Creating an input data pipeline

As discussed in my TensorFlow queues and threads tutorial, the use of a feed dictionary to supply data to your model during training, while common in tutorials, is not efficient – as can be read here on the TensorFlow site. Rather, it is more efficient to use TensorFlow queues and threading. Note, that there is a new way of doing things, using the Dataset API, which won’t be used in this tutorial, but I will perhaps update it in the future to include this new way of doing things. I’ve packaged up this code in a function called batch_producer – this function extracts batches of x, y training data – the x batch is formatted as the time stepped text data. The y batch is the same data, except delayed one time step. So, for instance, a single x, y sample in a batch, with the number of time steps being 8, looks like:

正如在我的TensorFlow队列和线程教程中所讨论的，在训练期间使用feed字典向模型提供数据，虽然在教程中很常见，但并不有效——可以在TensorFlow站点上阅读。相反，使用TensorFlow队列和线程更有效。注意，有一种使用Dataset API的新方法，在本教程中不会用到，但我可能会在将来更新它，以包括这种新方法。我将这段代码打包到一个名为batch_producer的函数中——这个函数提取成批的x、y训练数据——x批数据被格式化为时间步长文本数据。y批处理是相同的数据，只是延迟了一个时间步长。例如，批次中的单个x, y样本，时间步长为8，看起来像:

x = “A girl walked into a bar, and she”
y = “girl walked into a bar, and she said”

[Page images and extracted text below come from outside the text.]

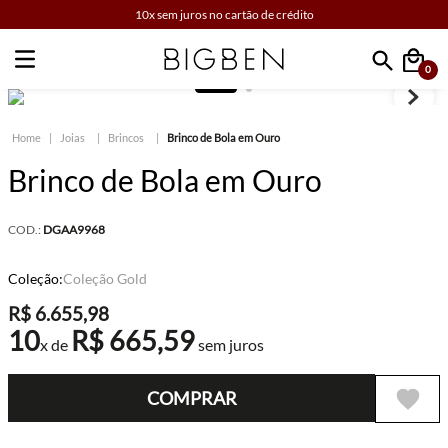
10x sem juros no cartão de crédito
0
Faça sua busca
Joias
Brincos
Brinco de Bola em Ouro
Brinco de Bola em Ouro
COD.:
DGAA9968
Coleção:
Coleção Gold
R$
6
.
655
,
98
10
R$
665
,
59
x de
sem juros
COMPRAR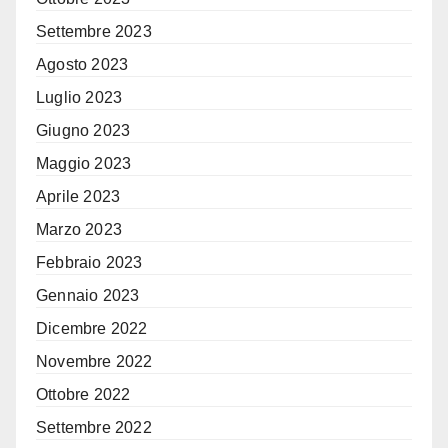
Settembre 2023
Agosto 2023
Luglio 2023
Giugno 2023
Maggio 2023
Aprile 2023
Marzo 2023
Febbraio 2023
Gennaio 2023
Dicembre 2022
Novembre 2022
Ottobre 2022
Settembre 2022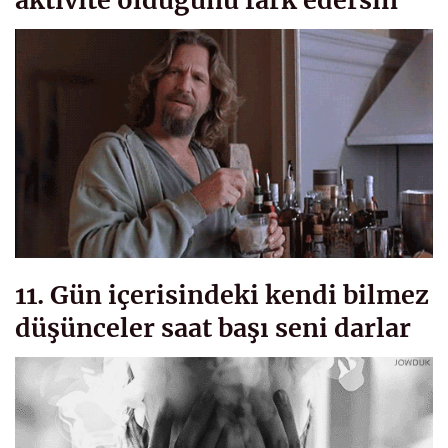
11. Gün içerisindeki kendi bilmez
düşünceler saat başı seni darlar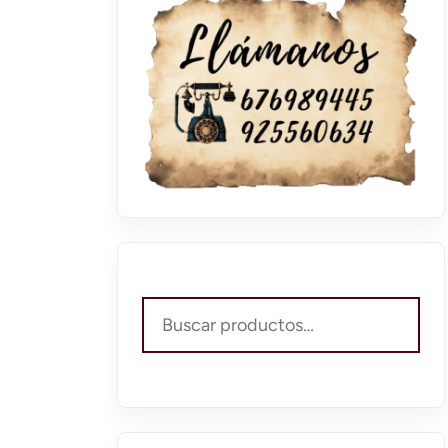
Buscar
por:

Remember that x and y will be batches of integer data, with the size (batch_size, num_steps), not text as shown above – however, I have shown the above x and y sample in text form to aid understanding. So, as demonstrated in the model architecture diagram above, we are producing a many-to-many LSTM model, where the model will be trained to predict the very next word in the sequence for each word in the number of time steps.

SUMMARY : 需要将文本数据分成*batch_size*批数据，每一批中包含*num_steps*个单词；

Here’s what the code looks like:

def batch_producer(raw_data, batch_size, num_steps):
    raw_data = tf.convert_to_tensor(raw_data, name="raw_data", dtype=tf.int32)

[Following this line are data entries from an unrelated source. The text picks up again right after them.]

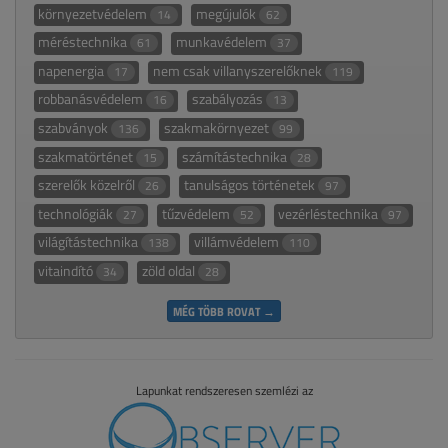
környezetvédelem
megújulók
14
62
méréstechnika
munkavédelem
61
37
napenergia
nem csak villanyszerelőknek
17
119
robbanásvédelem
szabályozás
16
13
szabványok
szakmakörnyezet
136
99
szakmatörténet
számítástechnika
15
28
szerelők közelről
tanulságos történetek
26
97
technológiák
tűzvédelem
vezérléstechnika
27
52
97
világítástechnika
villámvédelem
138
110
vitaindító
zöld oldal
34
28
MÉG TÖBB ROVAT →
Lapunkat rendszeresen szemlézi az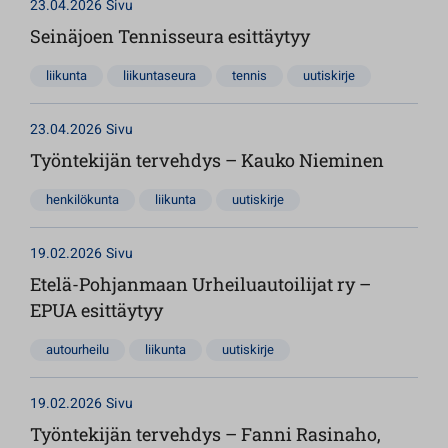
23.04.2026
Sivu
Seinäjoen Tennisseura esittäytyy
liikunta
liikuntaseura
tennis
uutiskirje
23.04.2026
Sivu
Työntekijän tervehdys – Kauko Nieminen
henkilökunta
liikunta
uutiskirje
19.02.2026
Sivu
Etelä-Pohjanmaan Urheiluautoilijat ry –
EPUA esittäytyy
autourheilu
liikunta
uutiskirje
19.02.2026
Sivu
Työntekijän tervehdys – Fanni Rasinaho,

    data_len = tf.size(raw_data)
    batch_len = data_len // batch_size # len of every batch
    data = tf.reshape(raw_data[0: batch_size * batch_len],
                      [batch_size, batch_len])

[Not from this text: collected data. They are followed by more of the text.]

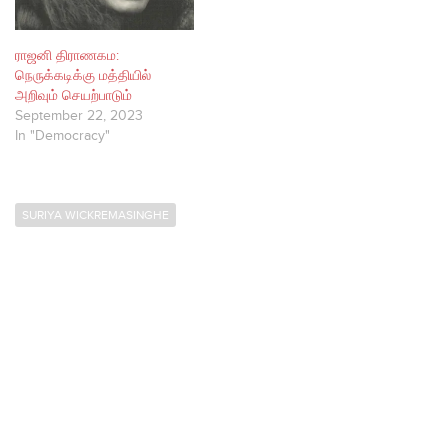
ராஜனி திராணகம:
நெருக்கடிக்கு மத்தியில்
அறிவும் செயற்பாடும்
September 22, 2023
In "Democracy"
SURIYA WICKREMASINGHE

    epoch_size = (batch_len - 1) // num_steps

    i = tf.train.range_input_producer(epoch_size, shuffle=False).dequeue()
    x = data[:, i * num_steps:(i + 1) * num_steps]
    x.set_shape([batch_size, num_steps])
    y = data[:, i * num_steps + 1: (i + 1) * num_steps + 1]
    y.set_shape([batch_size, num_steps])
    return x, y

In the code above, first, the raw text data is converted into an int32 tensor. Next, the length of the full data set is calculated and stored in data_len and this is then divided by the batch size in an integer division (//) to get the number of full batches of data available within the dataset. The next line reshapes the raw_data tensor (restricted in size to the number of full batches of data i.e. 0 to batch_size * batch_len) into a (batch_size, batch_len) shape. The next line sets the number of iterations in each epoch – usually, this is set so that all the training data is passed through the algorithm in each epoch. This is what occurs here – the number of batches in the data (batch_len) is integer divided by the number of time steps – this gives the number of time-step-sized batches that are available to be iterated through in a single epoch.

Creating the model

In this code example, in order to have nice encapsulation and better-looking code, I’ll be building the model in Python classes. The first class is a simple class that contains the input data:

class Input(object):
    def __init__(self, batch_size, num_steps, data):
        self.batch_size = batch_size
        self.num_steps = num_steps
        self.epoch_size = ((len(data) // batch_size) - 1) // num_steps
        self.input_data, self.targets = batch_producer(data, batch_size, num_steps)

We pass this object important input data information such as batch size, the number of recurrent time steps and finally the raw data file we wish to extract batch data from. The previously explained batch_producer function, when called, will return our input data batch x and the associated time step + 1 target data batch, y.